Elche sigue adelante con la modificación del Plan General de Ordenación Urbana para regular y restringir la implantación de plantas fotovoltaicas en el término municipal. El objetivo es compatibilizar el impulso de las energías renovables con la protección del territorio, el paisaje y el patrimonio del Camp d’Elx, evitando la expansión indiscriminada de grandes instalaciones solares en zonas sensibles.
La propuesta fija una serie de espacios donde estas plantas no podrán instalarse. Entre ellos figuran el suelo no urbanizable protegido, los huertos dispersos de palmera, los saladares y carrizales, la infraestructura verde, las zonas vinculadas al aeropuerto, las áreas afectadas por infraestructuras estratégicas, los montes públicos y los espacios protegidos del litoral incluidos en el PATIVEL. También queda excluido el ámbito de desarrollo de Porta d’Elx.
Límites en el suelo no urbanizable común
La regulación también introduce condiciones en aquellas zonas donde sí podría permitirse la implantación de plantas fotovoltaicas.

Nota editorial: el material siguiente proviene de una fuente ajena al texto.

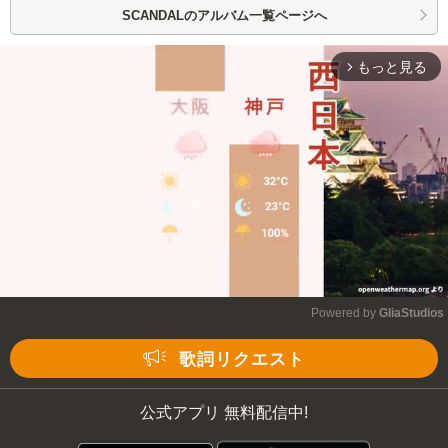
SCANDALの
アルバム一覧ページへ
もっと見る
arrow_forward_ios
Powered by 
GliaStudios
Mute
歌詞リクエスト
公式アプリ 無料配信中!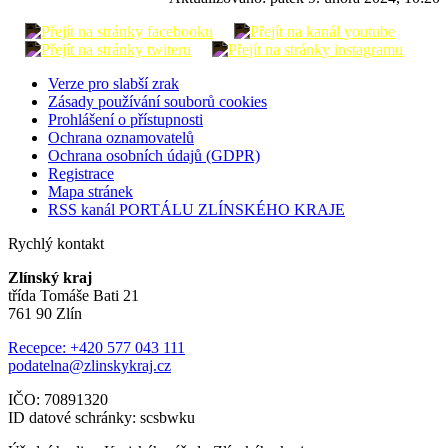
Verze pro slabší zrak
Zásady používání souborů cookies
Prohlášení o přístupnosti
Ochrana oznamovatelů
Ochrana osobních údajů (GDPR)
Registrace
Mapa stránek
RSS kanál PORTÁLU ZLÍNSKÉHO KRAJE
Rychlý kontakt
Zlínský kraj
třída Tomáše Bati 21
761 90 Zlín
Recepce: +420 577 043 111
podatelna@zlinskykraj.cz
IČO: 70891320
ID datové schránky: scsbwku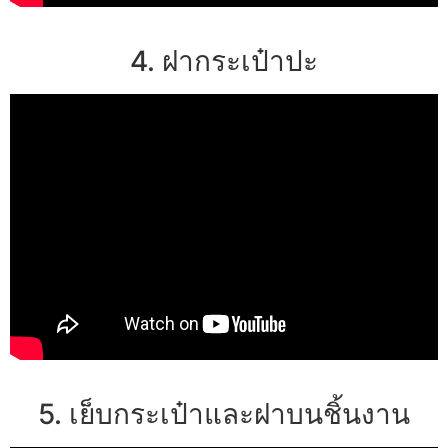
4. ฝากระเป๋าปะ
5. เย็บกระเป๋าและฝาบนชิ้นงาน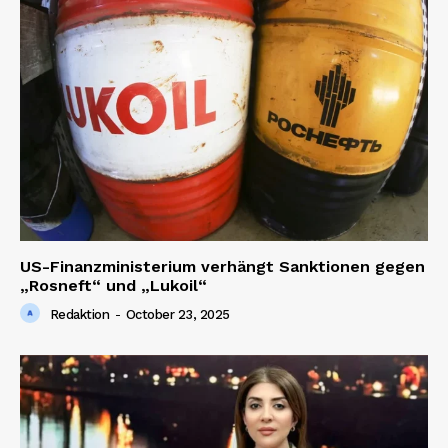
SUBSCRIBE NOW
Company
About us
US-Finanzministerium verhängt Sanktionen gegen
„Rosneft“ und „Lukoil“
Contact us
Redaktion
-
October 23, 2025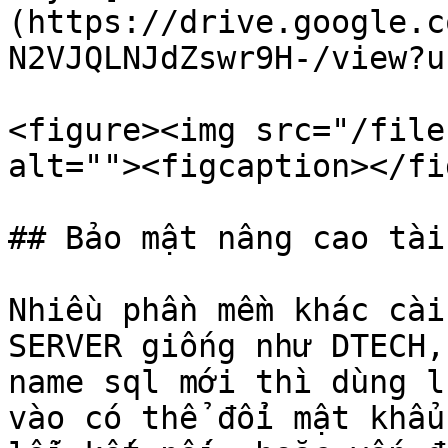
(https://drive.google.c
N2VJQLNJdZswr9H-/view?u
<figure><img src="/file
alt=""><figcaption></fi
## Bảo mật nâng cao tài
Nhiều phần mềm khác cài
SERVER giống như DTECH,
name sql mới thì dùng l
vào có thể đổi mật khẩu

En suelo no urbanizable común, no podrán colocarse a menos de 1.000 metros del litoral, ni en parcelas con una pendiente superior al 25 %.
Además, la ocupación máxima de la parcela quedará limitada al 50 % y la superficie libre deberá permitir inscribir un círculo mínimo de 20 metros de diámetro, una exigencia con la que se busca reducir el impacto territorial y visual de este tipo de instalaciones.
Distancias mínimas respecto a viviendas, patrimonio y espacios protegidos
La propuesta establece también una distancia mínima de 100 metros respecto a viviendas existentes, suelo urbano o urbanizable residencial, equipamientos públicos, instalaciones turísticas, recreativas o culturales, así como del cauce del río Vinalopó y de los barrancos.
En el caso de los Bienes de Interés Cultural, los Bienes de Relevancia Local y los espacios naturales protegidos, la distancia se eleva a 500 metros, salvo que estudios específicos justifiquen una reducción de esa separación.
Protección del paisaje y de la actividad agrícola
La modificación urbanística refuerza además la protección de la actividad agraria y del paisaje tradicional del término municipal. En este sentido, no se permitirá la instalación de plantas fotovoltaicas sobre cultivos emblemáticos como el melón de carrizal, el dátil de Elche o la granada mollar.
A ello se suma la obligación de incorporar un estudio de integración paisajística y medidas de integración ambiental. También se prevén actuaciones para salvaguardar los acuíferos, la biodiversidad y los entornos forestales.
Nuevos criterios para las líneas de evacuación
Otro de los aspectos que contempla la regulación afecta a las líneas de evacuación de estas instalaciones. La propuesta plantea que aprovechen corredores de infraestructuras ya existentes, como caminos o líneas eléctricas, para minimizar nuevas afecciones sobre el territorio.
Además, en las zonas de protección de carreteras no se podrán instalar ni paneles ni infraestructuras asociadas a estas plantas.
Próximos pasos y situación actual
La propuesta ya se ha expuesto en una nueva reunión de la Mesa de Energías Renovables con los agentes implicados. El siguiente paso será su aprobación inicial en pleno y la apertura de un periodo de información pública de 45 días. Después llegará la aprobación provisional municipal y su remisión a la Conselleria para la aprobación definitiva.
En la actualidad existen 10 licencias concedidas, de las que cinco ya se han ejecutado y dos están operativas. Además, de 26 solicitudes presentadas, la administración autonómica ha autorizado 16, que todavía están pendientes de los informes municipales.